How many lines of these records hold the string "their"? Reply with the number alone.

++++++

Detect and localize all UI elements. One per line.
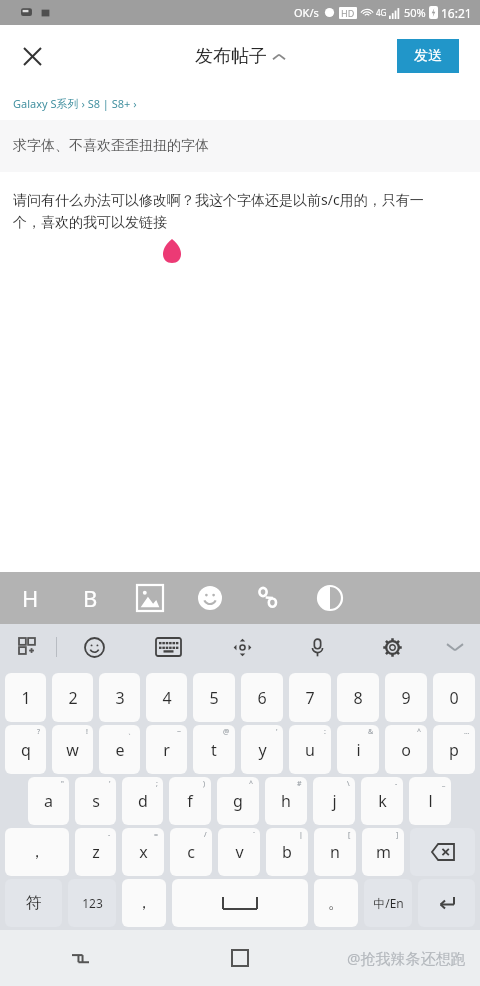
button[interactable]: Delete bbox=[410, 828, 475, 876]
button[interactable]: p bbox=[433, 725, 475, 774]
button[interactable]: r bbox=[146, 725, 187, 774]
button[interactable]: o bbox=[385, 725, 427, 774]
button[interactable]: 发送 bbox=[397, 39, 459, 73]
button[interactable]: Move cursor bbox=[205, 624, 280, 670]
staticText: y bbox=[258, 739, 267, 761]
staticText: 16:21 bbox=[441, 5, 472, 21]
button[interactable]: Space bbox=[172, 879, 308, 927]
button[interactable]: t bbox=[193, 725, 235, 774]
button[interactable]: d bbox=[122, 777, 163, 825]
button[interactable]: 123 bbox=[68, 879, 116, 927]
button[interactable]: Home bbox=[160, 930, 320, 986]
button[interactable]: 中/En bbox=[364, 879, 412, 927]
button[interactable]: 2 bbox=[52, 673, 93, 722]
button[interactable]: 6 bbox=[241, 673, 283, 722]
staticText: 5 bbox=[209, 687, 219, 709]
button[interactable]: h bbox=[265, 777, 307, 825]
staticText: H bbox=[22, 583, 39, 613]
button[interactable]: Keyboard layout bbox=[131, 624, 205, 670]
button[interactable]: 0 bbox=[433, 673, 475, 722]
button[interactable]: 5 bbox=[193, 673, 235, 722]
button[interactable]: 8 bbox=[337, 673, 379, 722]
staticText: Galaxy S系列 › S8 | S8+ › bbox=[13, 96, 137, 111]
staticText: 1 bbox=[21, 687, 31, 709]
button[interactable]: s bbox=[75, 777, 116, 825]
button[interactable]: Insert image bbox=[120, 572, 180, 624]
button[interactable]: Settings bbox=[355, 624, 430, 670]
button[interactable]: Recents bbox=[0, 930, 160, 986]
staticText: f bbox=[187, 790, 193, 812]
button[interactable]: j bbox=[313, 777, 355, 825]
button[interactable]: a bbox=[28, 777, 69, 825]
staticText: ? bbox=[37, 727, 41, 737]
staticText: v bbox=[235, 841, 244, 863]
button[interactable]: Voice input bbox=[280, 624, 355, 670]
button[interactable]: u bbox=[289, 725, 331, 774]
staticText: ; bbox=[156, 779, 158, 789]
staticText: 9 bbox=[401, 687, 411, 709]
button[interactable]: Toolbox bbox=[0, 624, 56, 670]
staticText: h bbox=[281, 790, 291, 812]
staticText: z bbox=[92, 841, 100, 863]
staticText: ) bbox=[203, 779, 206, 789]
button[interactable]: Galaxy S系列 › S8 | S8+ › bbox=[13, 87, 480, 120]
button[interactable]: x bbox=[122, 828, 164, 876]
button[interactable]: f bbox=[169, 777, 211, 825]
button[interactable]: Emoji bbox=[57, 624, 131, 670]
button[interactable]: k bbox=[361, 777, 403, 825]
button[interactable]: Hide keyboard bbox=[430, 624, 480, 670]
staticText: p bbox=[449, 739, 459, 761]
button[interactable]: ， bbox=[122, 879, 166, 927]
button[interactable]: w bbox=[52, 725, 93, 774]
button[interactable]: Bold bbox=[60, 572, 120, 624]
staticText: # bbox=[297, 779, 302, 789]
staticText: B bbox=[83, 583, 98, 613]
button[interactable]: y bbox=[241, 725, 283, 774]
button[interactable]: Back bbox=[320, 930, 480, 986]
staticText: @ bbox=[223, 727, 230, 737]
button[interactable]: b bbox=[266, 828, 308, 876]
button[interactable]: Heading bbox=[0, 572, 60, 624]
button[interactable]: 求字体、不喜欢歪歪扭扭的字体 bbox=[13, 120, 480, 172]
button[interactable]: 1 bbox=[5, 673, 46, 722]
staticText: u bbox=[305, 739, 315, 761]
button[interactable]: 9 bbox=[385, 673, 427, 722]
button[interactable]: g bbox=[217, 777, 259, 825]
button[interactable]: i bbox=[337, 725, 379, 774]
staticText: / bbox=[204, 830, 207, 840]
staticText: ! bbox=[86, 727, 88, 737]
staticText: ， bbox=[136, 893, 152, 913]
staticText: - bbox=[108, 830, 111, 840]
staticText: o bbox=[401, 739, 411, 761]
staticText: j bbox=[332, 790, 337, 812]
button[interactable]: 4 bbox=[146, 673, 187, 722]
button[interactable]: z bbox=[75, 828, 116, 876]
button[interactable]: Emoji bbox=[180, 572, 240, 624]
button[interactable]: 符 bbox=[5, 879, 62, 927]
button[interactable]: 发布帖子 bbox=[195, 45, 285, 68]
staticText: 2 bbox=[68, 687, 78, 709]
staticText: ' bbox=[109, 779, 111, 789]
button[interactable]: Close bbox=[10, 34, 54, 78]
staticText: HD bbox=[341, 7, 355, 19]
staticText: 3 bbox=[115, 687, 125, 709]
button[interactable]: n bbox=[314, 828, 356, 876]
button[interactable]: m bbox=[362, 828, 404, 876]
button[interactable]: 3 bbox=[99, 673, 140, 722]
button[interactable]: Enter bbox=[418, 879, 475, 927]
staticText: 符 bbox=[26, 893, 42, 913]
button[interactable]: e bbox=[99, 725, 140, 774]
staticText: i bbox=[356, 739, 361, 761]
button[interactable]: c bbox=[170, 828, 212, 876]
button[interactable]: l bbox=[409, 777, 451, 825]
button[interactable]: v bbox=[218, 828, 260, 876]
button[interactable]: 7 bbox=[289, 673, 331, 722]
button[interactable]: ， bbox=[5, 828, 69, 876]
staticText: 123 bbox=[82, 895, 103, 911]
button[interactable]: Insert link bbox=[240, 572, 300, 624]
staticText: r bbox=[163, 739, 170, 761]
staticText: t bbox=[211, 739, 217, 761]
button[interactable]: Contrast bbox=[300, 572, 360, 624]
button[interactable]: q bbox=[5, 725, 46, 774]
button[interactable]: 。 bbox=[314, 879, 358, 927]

++++++

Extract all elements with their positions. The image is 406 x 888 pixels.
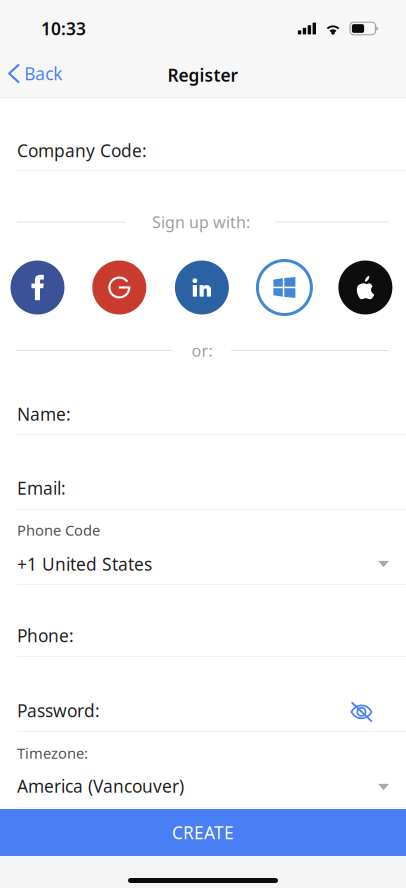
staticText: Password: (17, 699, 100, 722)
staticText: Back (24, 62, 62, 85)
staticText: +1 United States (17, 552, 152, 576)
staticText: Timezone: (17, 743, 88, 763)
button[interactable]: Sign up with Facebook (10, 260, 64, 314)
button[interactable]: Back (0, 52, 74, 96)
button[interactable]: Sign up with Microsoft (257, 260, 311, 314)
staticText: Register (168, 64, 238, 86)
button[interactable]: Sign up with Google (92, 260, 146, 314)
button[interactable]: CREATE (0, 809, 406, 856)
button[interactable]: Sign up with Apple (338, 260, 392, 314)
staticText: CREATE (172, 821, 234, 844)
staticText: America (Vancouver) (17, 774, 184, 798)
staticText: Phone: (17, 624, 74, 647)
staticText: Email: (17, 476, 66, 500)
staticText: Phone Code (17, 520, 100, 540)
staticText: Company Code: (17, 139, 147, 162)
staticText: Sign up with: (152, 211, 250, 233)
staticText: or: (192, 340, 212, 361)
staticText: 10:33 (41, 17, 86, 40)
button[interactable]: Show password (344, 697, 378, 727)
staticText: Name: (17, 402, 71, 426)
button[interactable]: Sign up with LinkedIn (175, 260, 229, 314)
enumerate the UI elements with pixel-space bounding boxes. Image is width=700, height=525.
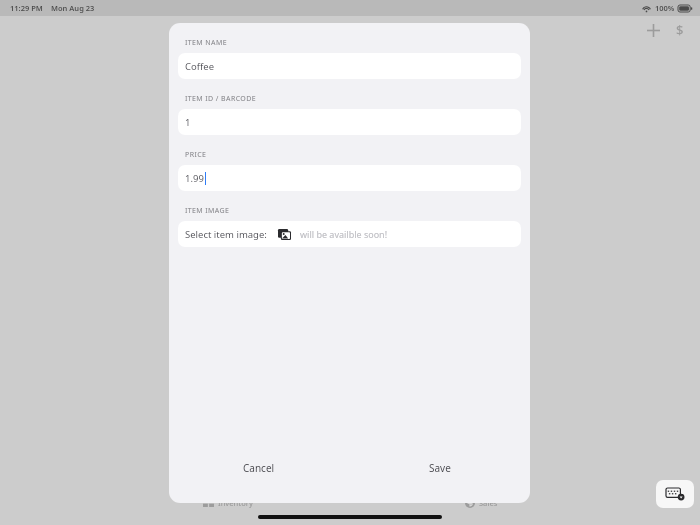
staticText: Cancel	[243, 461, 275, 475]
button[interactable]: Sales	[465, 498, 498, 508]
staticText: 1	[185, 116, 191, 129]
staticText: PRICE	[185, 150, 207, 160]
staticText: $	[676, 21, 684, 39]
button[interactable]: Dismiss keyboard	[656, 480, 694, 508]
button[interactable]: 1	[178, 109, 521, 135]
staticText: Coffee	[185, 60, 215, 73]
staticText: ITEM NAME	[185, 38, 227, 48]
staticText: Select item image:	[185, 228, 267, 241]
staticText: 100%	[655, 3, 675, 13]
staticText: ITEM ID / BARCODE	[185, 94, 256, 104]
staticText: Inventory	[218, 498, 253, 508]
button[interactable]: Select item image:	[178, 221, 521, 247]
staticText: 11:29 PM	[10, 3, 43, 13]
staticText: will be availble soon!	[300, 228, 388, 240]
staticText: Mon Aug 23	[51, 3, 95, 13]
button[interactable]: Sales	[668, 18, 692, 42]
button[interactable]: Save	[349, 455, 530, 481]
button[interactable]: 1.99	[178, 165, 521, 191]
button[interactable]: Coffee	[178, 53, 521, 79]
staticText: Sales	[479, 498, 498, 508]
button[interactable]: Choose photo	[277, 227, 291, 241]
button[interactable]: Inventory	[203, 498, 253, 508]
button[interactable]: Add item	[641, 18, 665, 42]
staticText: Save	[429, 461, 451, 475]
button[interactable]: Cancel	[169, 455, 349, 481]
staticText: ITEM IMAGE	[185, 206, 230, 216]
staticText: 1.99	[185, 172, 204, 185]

++++++

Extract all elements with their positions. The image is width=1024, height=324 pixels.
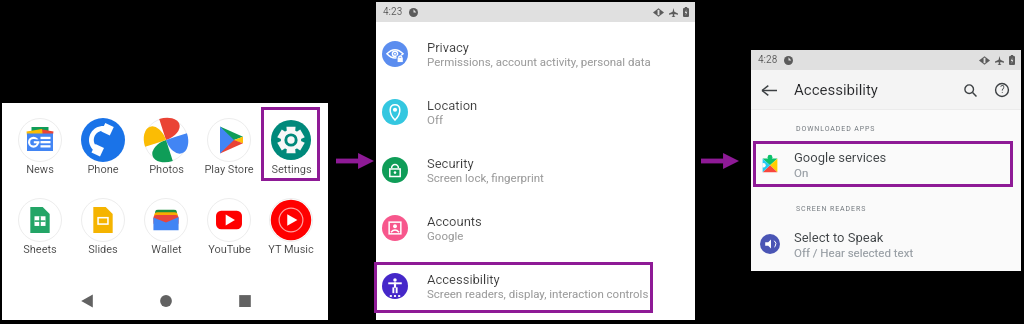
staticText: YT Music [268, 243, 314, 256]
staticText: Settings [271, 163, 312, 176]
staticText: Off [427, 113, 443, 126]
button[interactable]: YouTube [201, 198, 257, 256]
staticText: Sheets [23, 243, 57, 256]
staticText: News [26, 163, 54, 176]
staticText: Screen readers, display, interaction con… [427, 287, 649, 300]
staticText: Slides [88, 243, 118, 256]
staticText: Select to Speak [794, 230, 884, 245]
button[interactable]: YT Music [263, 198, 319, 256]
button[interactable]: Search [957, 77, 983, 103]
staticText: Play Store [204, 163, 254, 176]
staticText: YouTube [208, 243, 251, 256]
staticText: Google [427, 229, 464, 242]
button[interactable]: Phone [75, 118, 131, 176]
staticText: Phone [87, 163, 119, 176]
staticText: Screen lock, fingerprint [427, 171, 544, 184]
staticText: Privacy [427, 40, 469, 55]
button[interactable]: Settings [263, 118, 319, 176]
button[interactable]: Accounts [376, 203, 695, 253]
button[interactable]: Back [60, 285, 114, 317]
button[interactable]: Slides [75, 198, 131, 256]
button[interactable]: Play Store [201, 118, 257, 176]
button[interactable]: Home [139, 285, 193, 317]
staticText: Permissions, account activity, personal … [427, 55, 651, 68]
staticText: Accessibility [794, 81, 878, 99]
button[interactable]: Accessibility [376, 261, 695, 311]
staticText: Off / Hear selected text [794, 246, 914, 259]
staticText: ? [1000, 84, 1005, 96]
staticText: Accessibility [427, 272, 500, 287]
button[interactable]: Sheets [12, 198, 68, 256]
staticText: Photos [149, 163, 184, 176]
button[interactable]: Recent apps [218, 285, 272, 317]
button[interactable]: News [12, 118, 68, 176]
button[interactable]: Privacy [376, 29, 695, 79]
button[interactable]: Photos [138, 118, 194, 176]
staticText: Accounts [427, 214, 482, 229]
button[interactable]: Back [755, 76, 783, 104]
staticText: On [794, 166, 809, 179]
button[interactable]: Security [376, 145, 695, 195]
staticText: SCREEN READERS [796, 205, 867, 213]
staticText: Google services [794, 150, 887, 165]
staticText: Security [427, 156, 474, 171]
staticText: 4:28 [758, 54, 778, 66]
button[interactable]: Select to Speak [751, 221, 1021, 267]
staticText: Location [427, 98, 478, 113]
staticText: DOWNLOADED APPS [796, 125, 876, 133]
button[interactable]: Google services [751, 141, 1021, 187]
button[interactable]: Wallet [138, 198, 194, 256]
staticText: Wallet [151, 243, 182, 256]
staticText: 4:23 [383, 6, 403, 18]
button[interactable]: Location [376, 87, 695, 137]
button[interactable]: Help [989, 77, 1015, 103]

++++++

ANSWER SECTION » 2